At this moment the door opens behind him and a lady appears. She has a puffy cheek, a pale eye, a comfortable figure, a curled fringe of gray hair, and slightly projecting teeth; in a word, the mate of Fisher. There can be no mistake, and I am quick to seize the chance.
“My dear Mrs. Fisher!” I exclaim, advancing towards her.
With a movement like a hippopotamus wallowing, Fisher places himself between us. Does he think I have come to elope with her?
I assume the indignant rôle.
“Mr. Fisher!” I cry, much hurt at this want of confidence.
“Who is this gentleman?” asks Mrs. Fisher, looking at me, I think, with a not altogether disapproving glance.
“Ask him,” says Fisher.
“Madame,” I say, with a bow, “I am an unfortunate stranger, come to pay my respects to Mr. Fisher and his beautiful lady. I wish you could explain my reception.”
“What is your name?” says Mrs. Fisher, with comparative graciousness, considering that she is a bourgeois Englishwoman taken by surprise, and fearing both to be cold to a possible man of position and to be friendly with a possible nobody.
A name I must have, and I must also invent it at once, and it must be something both Scotch and Italian. I take the first two that come into my head.

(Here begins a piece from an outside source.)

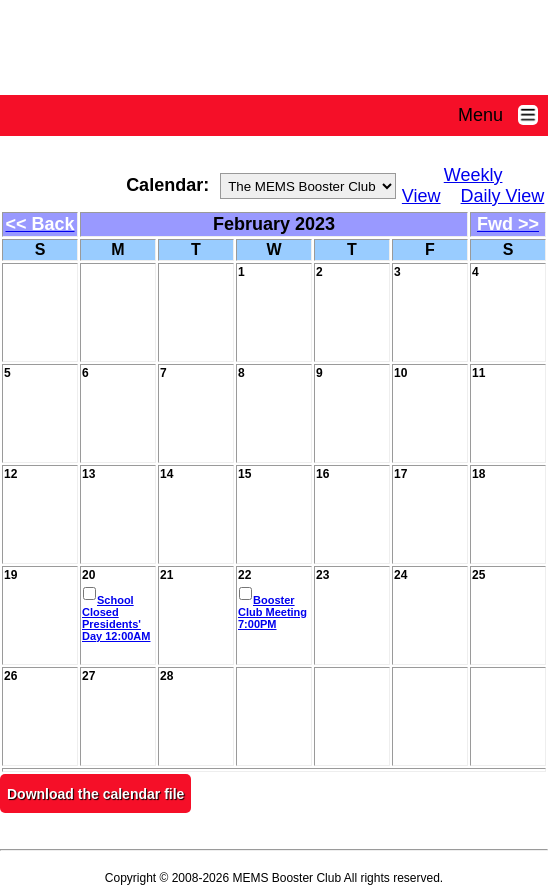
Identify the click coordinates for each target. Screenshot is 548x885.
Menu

“Dugald Cellarini,” I reply.
They look at one another dubiously. I must put them at their ease at any cost.
“A fine picture,” I say, indicating the portrait of my host, “and an excellent likeness. Do you not think so, Mrs. Fisher?”

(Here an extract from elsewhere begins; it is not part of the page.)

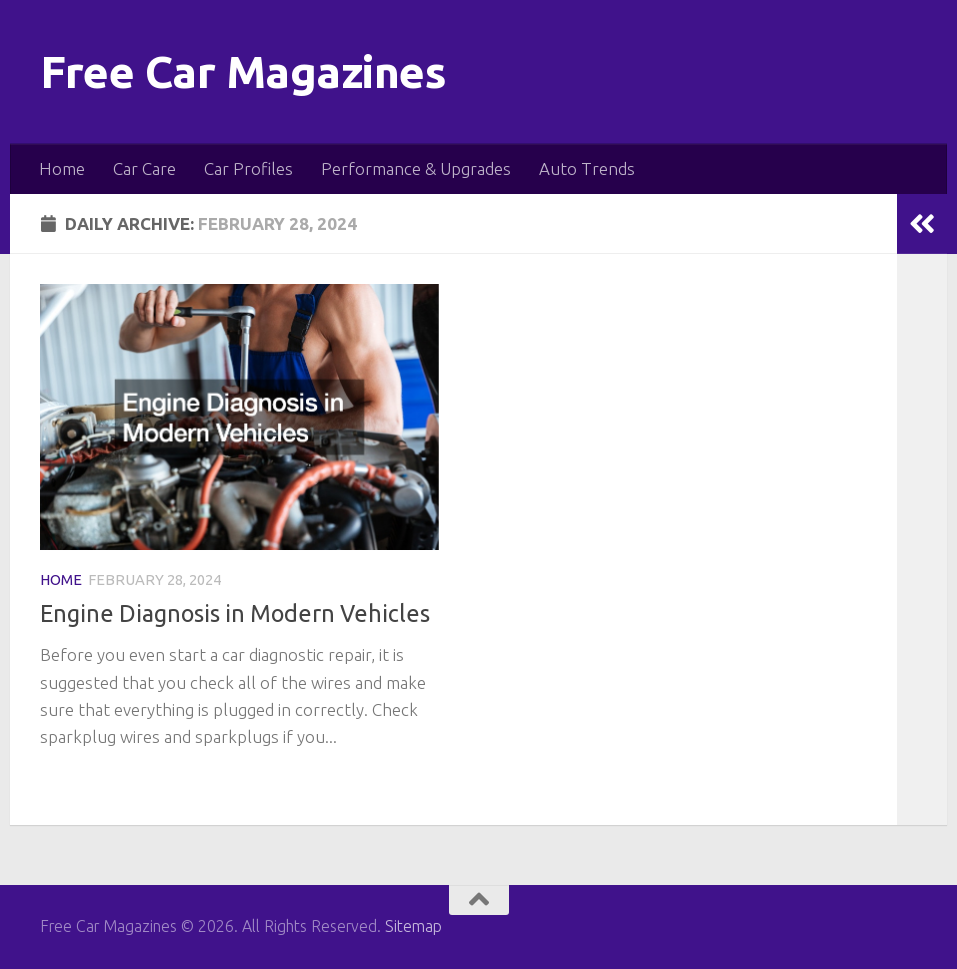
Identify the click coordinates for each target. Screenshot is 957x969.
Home (62, 168)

She looks at me as if she had a new thought.
“Are you a friend of the artist?” she asks.
“An intimate,” I reply with alacrity.
“We have informed Mr. Benzine that we specially desired him not to bring any more of his Bohemian acquaintances to our house,” says the amiable lady.
I am plunging deeper into the morass! Still, I have at last accounted for my presence.
“Mr. Benzine did not warn me of this, madame,” I reply, coldly. “I apologize and I withdraw.”
I make a step towards the door, but the large form of Fisher still intervenes.
“Then Benzine sent you?” he says.
“He did, though evidently under a misapprehension.”
“And what about Smith?” asks Fisher, with an approach to intelligence in his bovine eye.
“Well, what about him?” I ask, defiantly.
“Did he send you, too?”
“My reception has been such that I decline to give any further explanations.”
“That is all very well,” says Fisher—“that is all very well—”
He is evidently cogitating what is all very well, when we hear heavy steps in the passage.
“They have come at last!” he exclaims, and opens the door.
“More visitors!” I say to myself, hoping now for a diversion. In another moment I get it. Enter the butler and two gigantic policemen.